Gli episodi, inoltre, sono diminuiti in tutti i luoghi: archivi pubblici, privati ed ecclesiastici (-50%), biblioteche pubbliche e private ecclesiastiche (-42,8%), luoghi di culto (-35,4%), musei e pinacoteche (-33,3%), luoghi privati (-18%) e luoghi espositivi pubblici e privati (-10,1%).

Inoltre, altra buona notizia, per quanto riguarda i furti nei luoghi ecclesiastici della cultura, le Diocesi continuano a porre forte attenzione nell’implementazione dei sistemi di sicurezza delle proprie strutture museali.

Infine, per quanto riguarda i quasi 5mila musei italiani censiti, l’incidenza dei furti di beni culturali non va oltre un marginale 0,28%. Naturalmente, l’obiettivo è di migliorare ancora di più tale dato nel prossimo futuro.

Le attività investigative del Comando Carabinieri Tutela Patrimonio Culturale si sono sviluppate in più direzioni, non soltanto a livello nazionale, con una decisa presenza capillare sul territorio, ma anche oltre confine, con l’identificazione dei personaggi implicati nel settore, attività di prevenzione e non solo di repressione, fino al recupero delle opere d’arte illecitamente esportate.
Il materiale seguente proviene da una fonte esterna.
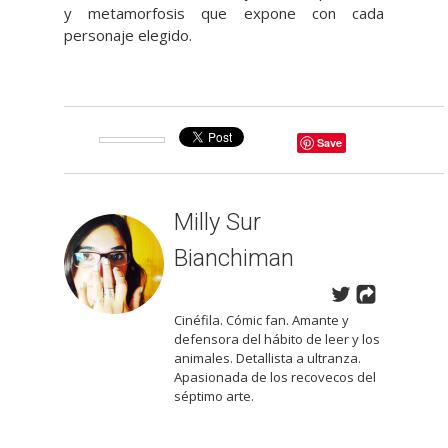
y metamorfosis que expone con cada
personaje elegido.
Save
Milly Sur
Bianchiman
Cinéfila. Cómic fan. Amante y
defensora del hábito de leer y los
animales. Detallista a ultranza.
Apasionada de los recovecos del
séptimo arte.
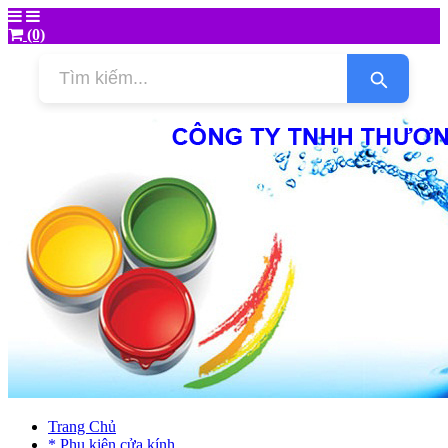
(0)
Trang Chủ
* Phụ kiện cửa kính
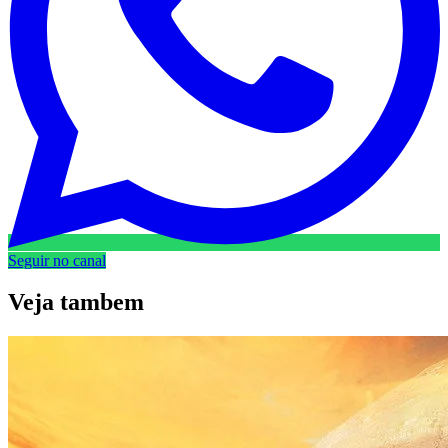
Seguir no canal
Veja
tambem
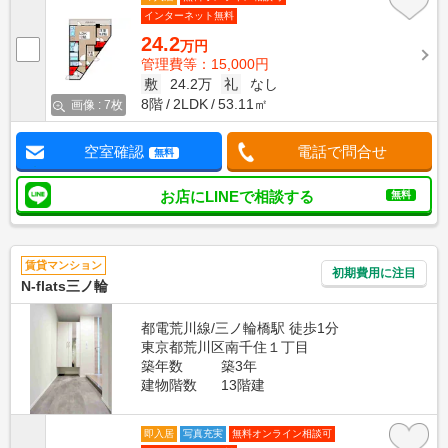
インターネット無料
24.2
万円
管理費等：15,000円
敷
24.2万
礼
なし
8階
2LDK
53.11㎡
画像 : 7枚
空室確認
電話で問合せ
無料
お店にLINEで相談する
無料
賃貸マンション
初期費用に注目
N-flats三ノ輪
都電荒川線/三ノ輪橋駅 徒歩1分
東京都荒川区南千住１丁目
築年数
築3年
建物階数
13階建
即入居
写真充実
無料オンライン相談可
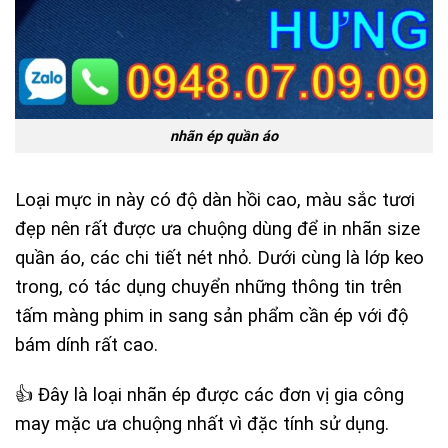
nhãn ép quần áo
Loại mực in này có độ dàn hồi cao, màu sắc tươi
đẹp nên rất được ưa chuộng dùng để in nhãn size
quần áo, các chi tiết nét nhỏ. Dưới cùng là lớp keo
trong, có tác dụng chuyển những thông tin trên
tấm màng phim in sang sản phẩm cần ép với độ
bám dính rất cao.
👍 Đây là loại nhãn ép được các đơn vị gia công
may mặc ưa chuộng nhất vì đặc tính sử dụng.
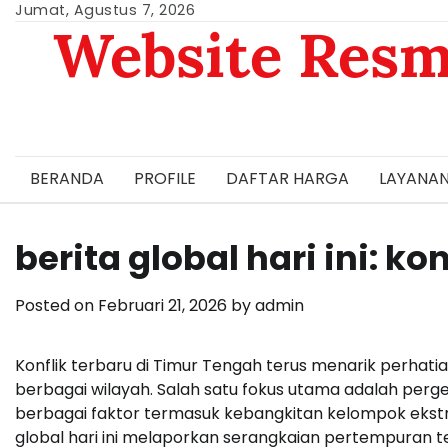
Skip
Jumat, Agustus 7, 2026
Website Resm
to
content
BERANDA
PROFILE
DAFTAR HARGA
LAYANAN
berita global hari ini: k
Posted on
Februari 21, 2026
by
admin
Konflik terbaru di Timur Tengah terus menarik perhat
berbagai wilayah. Salah satu fokus utama adalah perge
berbagai faktor termasuk kebangkitan kelompok ekstrem
global hari ini melaporkan serangkaian pertempuran te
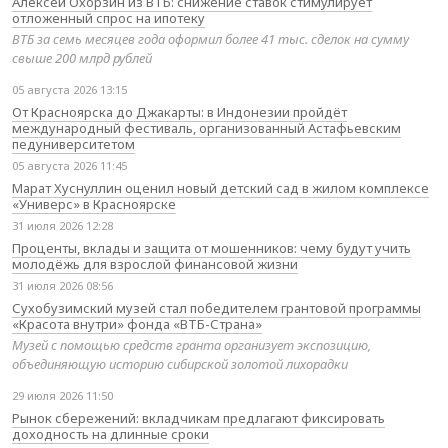
Алексей Охорзин из ВТБ: снижение ставок стимулирует
отложенный спрос на ипотеку
ВТБ за семь месяцев года оформил более 41 тыс. сделок на сумму
свыше 200 млрд рублей
05 августа 2026 13:15
От Красноярска до Джакарты: в Индонезии пройдёт
международный фестиваль, организованный Астафьевским
педуниверситетом
05 августа 2026 11:45
Марат Хуснуллин оценил новый детский сад в жилом комплексе
«Универс» в Красноярске
31 июля 2026 12:28
Проценты, вклады и защита от мошенников: чему будут учить
молодёжь для взрослой финансовой жизни
31 июля 2026 08:56
Сухобузимский музей стал победителем грантовой программы
«Красота внутри» фонда «ВТБ-Страна»
Музей с помощью средств гранта организует экспозицию,
объединяющую историю сибирской золотой лихорадки
29 июля 2026 11:50
Рынок сбережений: вкладчикам предлагают фиксировать
доходность на длинные сроки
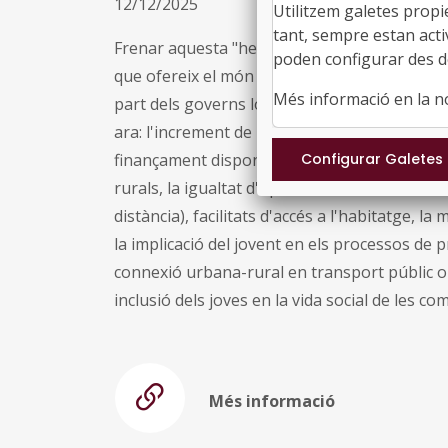
12/12/2025
Utilitzem galetes propi
tant, sempre estan acti
Frenar aquesta "hemorràgia" passa necessàri
poden configurar des de
que ofereix el món rural a les generacions j
Més informació en la 
part dels governs locals i regionals per "sedu
ara: l'increment de les oportunitats laborals 
finançament disponibles per posar en marxa 
rurals, la igualtat d'oportunitats d'accés a s
distància), facilitats d'accés a l'habitatge, la
la implicació del jovent en els processos de p
connexió urbana-rural en transport públic o l
inclusió dels joves en la vida social de les co
Més informació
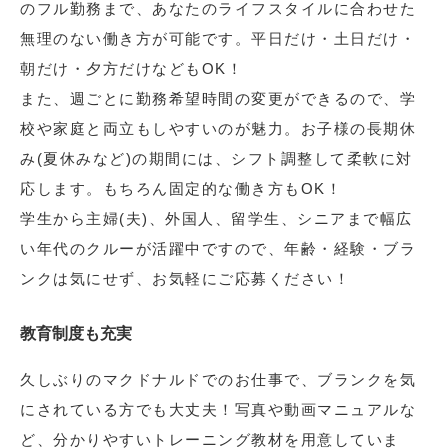
のフル勤務まで、あなたのライフスタイルに合わせた
無理のない働き方が可能です。平日だけ・土日だけ・
朝だけ・夕方だけなどもOK！
また、週ごとに勤務希望時間の変更ができるので、学
校や家庭と両立もしやすいのが魅力。お子様の長期休
み(夏休みなど)の期間には、シフト調整して柔軟に対
応します。もちろん固定的な働き方もOK！
学生から主婦(夫)、外国人、留学生、シニアまで幅広
い年代のクルーが活躍中ですので、年齢・経験・ブラ
ンクは気にせず、お気軽にご応募ください！
教育制度も充実
久しぶりのマクドナルドでのお仕事で、ブランクを気
にされている方でも大丈夫！写真や動画マニュアルな
ど、分かりやすいトレーニング教材を用意していま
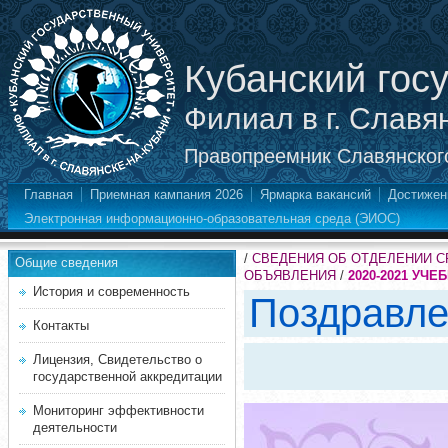
Кубанский гос
Филиал в г. Славя
Правопреемник Славянского
Главная
Приемная кампания 2026
Ярмарка вакансий
Достижен
Электронная информационно-образовательная среда (ЭИОС)
/
СВЕДЕНИЯ ОБ ОТДЕЛЕНИИ 
Общие сведения
ОБЪЯВЛЕНИЯ
/
2020-2021 УЧЕ
История и современность
Поздравле
Контакты
Лицензия, Свидетельство о
государственной аккредитации
Мониторинг эффективности
деятельности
Il ruolo delle piattaforme online

Non solo massima attenzione al mondo fisico. Il Comando Carabinieri Tutela Patrimonio Culturale oggi sviluppa necessariamente le sue attività di controllo sulla commercializzazione di beni culturali anche attraverso il web, con attenzione a siti e-commerce sia specifici sia generici.
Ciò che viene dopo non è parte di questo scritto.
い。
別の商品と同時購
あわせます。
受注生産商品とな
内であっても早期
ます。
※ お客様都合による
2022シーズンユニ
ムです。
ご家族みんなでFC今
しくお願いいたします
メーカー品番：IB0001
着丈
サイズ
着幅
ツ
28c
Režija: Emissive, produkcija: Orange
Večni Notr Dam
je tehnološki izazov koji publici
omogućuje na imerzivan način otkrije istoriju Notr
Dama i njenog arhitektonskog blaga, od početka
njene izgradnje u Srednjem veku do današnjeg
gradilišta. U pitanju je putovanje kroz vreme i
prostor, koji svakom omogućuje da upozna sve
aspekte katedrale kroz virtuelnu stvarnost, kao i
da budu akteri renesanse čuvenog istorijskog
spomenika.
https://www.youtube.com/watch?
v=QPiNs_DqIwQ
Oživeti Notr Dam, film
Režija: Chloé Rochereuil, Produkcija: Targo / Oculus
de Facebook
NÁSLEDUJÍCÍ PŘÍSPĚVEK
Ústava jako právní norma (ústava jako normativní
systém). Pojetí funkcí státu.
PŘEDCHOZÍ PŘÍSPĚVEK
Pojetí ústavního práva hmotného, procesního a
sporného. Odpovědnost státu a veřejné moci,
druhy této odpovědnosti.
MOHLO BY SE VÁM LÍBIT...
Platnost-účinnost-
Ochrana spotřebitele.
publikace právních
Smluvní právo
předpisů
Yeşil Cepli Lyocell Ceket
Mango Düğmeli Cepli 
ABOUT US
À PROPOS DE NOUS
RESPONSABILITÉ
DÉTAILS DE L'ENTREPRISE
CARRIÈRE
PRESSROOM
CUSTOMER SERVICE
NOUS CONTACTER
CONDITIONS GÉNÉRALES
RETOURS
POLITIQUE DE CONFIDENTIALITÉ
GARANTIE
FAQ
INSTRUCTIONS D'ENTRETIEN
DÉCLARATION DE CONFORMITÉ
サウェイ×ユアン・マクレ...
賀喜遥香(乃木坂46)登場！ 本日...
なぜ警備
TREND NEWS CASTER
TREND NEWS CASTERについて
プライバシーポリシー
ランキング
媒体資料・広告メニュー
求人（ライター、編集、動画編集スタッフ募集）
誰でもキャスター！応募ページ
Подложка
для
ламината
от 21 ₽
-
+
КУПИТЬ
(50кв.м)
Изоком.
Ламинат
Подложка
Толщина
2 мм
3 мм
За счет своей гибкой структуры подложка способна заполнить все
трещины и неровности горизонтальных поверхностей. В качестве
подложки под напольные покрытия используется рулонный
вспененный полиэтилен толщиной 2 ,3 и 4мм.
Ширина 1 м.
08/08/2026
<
Difatti, la congiuntura economica degli ultimi anni ha modificato anche il commercio di beni d’arte e antiquariato, con una proliferazione di piattaforme virtuali che trattano beni culturali. Gli stessi social network sono sempre più utilizzati in questa direzione.

A favorire lo sviluppo del commercio sul web dei beni d’arte giocano l’anonimato apparentemente garantito da Internet, insieme con la percepita assenza di procedure e oneri di ogni genere. Da qui l’attenzione crescente al monitoraggio della rete, su cui il Comando Tutela Patrimonio Culturale ha acquisito competenze riconosciute a livello internazionale. I risultati? A seguito del monitoraggio web, nel 2019 sono stati 8.732 i beni sequestrati, con una netta prevalenza dell’area numismatica/archeologica. Insomma, on-line e off-line la lotta contro il crimine è serrata.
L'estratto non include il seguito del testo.